*** RECORDED DATA ***

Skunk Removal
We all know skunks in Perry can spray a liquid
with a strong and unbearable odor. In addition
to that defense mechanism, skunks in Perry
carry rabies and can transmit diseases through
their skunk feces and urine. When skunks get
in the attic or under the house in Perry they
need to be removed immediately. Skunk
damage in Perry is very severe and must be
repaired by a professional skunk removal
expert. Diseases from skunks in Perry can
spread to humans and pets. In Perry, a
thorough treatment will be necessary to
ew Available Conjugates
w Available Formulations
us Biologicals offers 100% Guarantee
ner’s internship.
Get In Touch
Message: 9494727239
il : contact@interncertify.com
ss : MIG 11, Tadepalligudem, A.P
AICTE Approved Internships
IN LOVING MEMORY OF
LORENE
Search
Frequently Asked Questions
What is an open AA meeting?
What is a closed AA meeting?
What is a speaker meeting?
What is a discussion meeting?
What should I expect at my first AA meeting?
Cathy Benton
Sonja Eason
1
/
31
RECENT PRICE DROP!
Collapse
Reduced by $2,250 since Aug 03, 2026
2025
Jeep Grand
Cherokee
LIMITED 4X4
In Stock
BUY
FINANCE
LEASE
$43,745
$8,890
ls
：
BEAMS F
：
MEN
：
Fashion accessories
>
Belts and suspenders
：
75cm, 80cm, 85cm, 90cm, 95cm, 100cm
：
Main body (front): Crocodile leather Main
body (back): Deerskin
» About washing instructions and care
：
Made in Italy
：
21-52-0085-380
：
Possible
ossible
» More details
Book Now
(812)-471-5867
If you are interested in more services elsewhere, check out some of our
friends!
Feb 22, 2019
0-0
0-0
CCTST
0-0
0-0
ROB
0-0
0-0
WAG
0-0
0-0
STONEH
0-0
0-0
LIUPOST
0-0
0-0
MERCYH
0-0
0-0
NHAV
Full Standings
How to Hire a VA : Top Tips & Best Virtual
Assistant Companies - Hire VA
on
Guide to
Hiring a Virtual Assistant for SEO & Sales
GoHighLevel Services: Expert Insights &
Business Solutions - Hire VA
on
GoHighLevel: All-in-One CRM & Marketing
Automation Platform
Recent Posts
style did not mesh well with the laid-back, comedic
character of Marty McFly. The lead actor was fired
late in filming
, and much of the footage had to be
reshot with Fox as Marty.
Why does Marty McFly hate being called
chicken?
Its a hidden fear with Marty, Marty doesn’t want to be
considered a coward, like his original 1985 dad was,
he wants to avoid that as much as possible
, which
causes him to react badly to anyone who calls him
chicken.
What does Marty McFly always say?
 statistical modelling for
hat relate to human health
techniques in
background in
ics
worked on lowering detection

*** End of RECORDED DATA ***

### WORK ITEM:
Repeat exactly, and only, the lines from the line containing "IN LOVING MEMORY OF" through the last line of the records above, both included.

### TASK RESPONSE:
IN LOVING MEMORY OF
LORENE
Search
Frequently Asked Questions
What is an open AA meeting?
What is a closed AA meeting?
What is a speaker meeting?
What is a discussion meeting?
What should I expect at my first AA meeting?
Cathy Benton
Sonja Eason
1
/
31
RECENT PRICE DROP!
Collapse
Reduced by $2,250 since Aug 03, 2026
2025
Jeep Grand
Cherokee
LIMITED 4X4
In Stock
BUY
FINANCE
LEASE
$43,745
$8,890
ls
：
BEAMS F
：
MEN
：
Fashion accessories
>
Belts and suspenders
：
75cm, 80cm, 85cm, 90cm, 95cm, 100cm
：
Main body (front): Crocodile leather Main
body (back): Deerskin
» About washing instructions and care
：
Made in Italy
：
21-52-0085-380
：
Possible
ossible
» More details
Book Now
(812)-471-5867
If you are interested in more services elsewhere, check out some of our
friends!
Feb 22, 2019
0-0
0-0
CCTST
0-0
0-0
ROB
0-0
0-0
WAG
0-0
0-0
STONEH
0-0
0-0
LIUPOST
0-0
0-0
MERCYH
0-0
0-0
NHAV
Full Standings
How to Hire a VA : Top Tips & Best Virtual
Assistant Companies - Hire VA
on
Guide to
Hiring a Virtual Assistant for SEO & Sales
GoHighLevel Services: Expert Insights &
Business Solutions - Hire VA
on
GoHighLevel: All-in-One CRM & Marketing
Automation Platform
Recent Posts
style did not mesh well with the laid-back, comedic
character of Marty McFly. The lead actor was fired
late in filming
, and much of the footage had to be
reshot with Fox as Marty.
Why does Marty McFly hate being called
chicken?
Its a hidden fear with Marty, Marty doesn’t want to be
considered a coward, like his original 1985 dad was,
he wants to avoid that as much as possible
, which
causes him to react badly to anyone who calls him
chicken.
What does Marty McFly always say?
 statistical modelling for
hat relate to human health
techniques in
background in
ics
worked on lowering detection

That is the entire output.